In the region, Pakistan, fresh from the shocking bomb blast at the Marriott hotel in Islamabad, is also starting to feel the heat from the global financial turmoil, sending the newly appointed President Asif Ali Zardari (widower of the late Benazir Bhutto) scrambling to look for help. And who does he turn to? Saudi Arabia and China. Zardari has arrived in Beijing on his first visit as head of state with cap in hand to ask for a soft loan of US$500-US$1.5 billion to stave off the crisis. The Financial Times adds:
When he arrives in Beijing on Tuesday, however, Mr Zardari is assured of a warm welcome. Similar sentiments are echoed on the streets of Pakistan.

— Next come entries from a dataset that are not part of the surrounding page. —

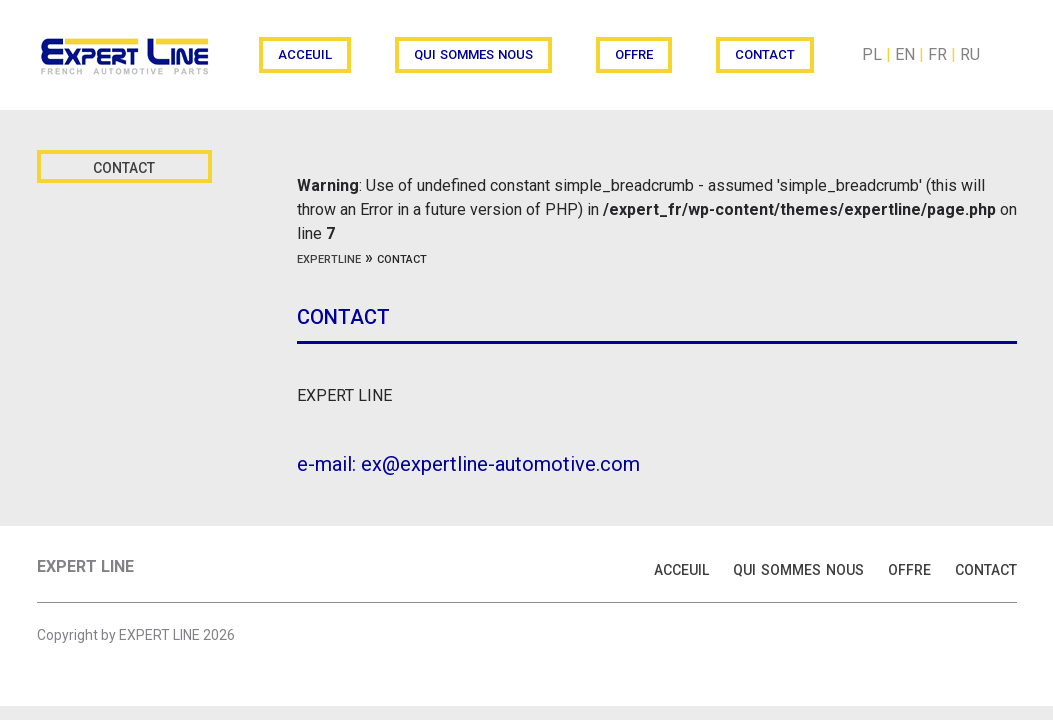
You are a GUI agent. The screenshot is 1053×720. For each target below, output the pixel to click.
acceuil (305, 52)
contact (765, 52)
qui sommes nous (473, 52)
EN (905, 54)
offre (634, 52)
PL (872, 54)
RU (970, 54)
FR (937, 54)
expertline (329, 257)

His belated arrival has not been seen as a snub by Beijing. Sun Shihai, director of the south Asia research centre at the Chinese Academy of Social Sciences, says China is deeply committed to supporting its neighbour and notes the relationship has already survived Beijing’s drive to improve ties with India, a once mutual enemy.
The US too has been rapidly improving ties with Delhi, and Pakistan has looked on enviously at the international sanction given the US-India nuclear co-operation pact. Still, Pakistan may see slow progress on its push to get more nuclear power plants from China.

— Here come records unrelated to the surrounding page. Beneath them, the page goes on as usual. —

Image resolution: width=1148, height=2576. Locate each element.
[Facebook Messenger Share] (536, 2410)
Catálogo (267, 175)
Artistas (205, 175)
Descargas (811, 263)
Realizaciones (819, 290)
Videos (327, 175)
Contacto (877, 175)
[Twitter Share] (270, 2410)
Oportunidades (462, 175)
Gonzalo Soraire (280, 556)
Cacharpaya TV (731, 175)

Pakistan already has one China-supplied reactor in operation in Punjab province and another under construction. It is looking to Beijing to help it build the bulk of more than 8,000 megawatts of planned nuclear electricity generating capacity.
Chinese analysts wave aside concerns that civilian nuclear co-operation has been complicated by revelations that Abdul Qadeer Khan, the founder of Pakistan’s nuclear weapons programme, passed technology to Iran, Libya and North Korea. But Mr Sun says Beijing will want to take things step-by-step. “I think [it will] be hard to start a new project before the old one is finished,” he says.
Chinese analysts are also cautious on how much Mr Zardari can expect in financial support. Chen Jidong of the Institute of South Asian Studies at Sichuan University says Beijing will certainly do something for its “friend in need”. “[Mr Zardari] will not be sent home empty-handed,” he said.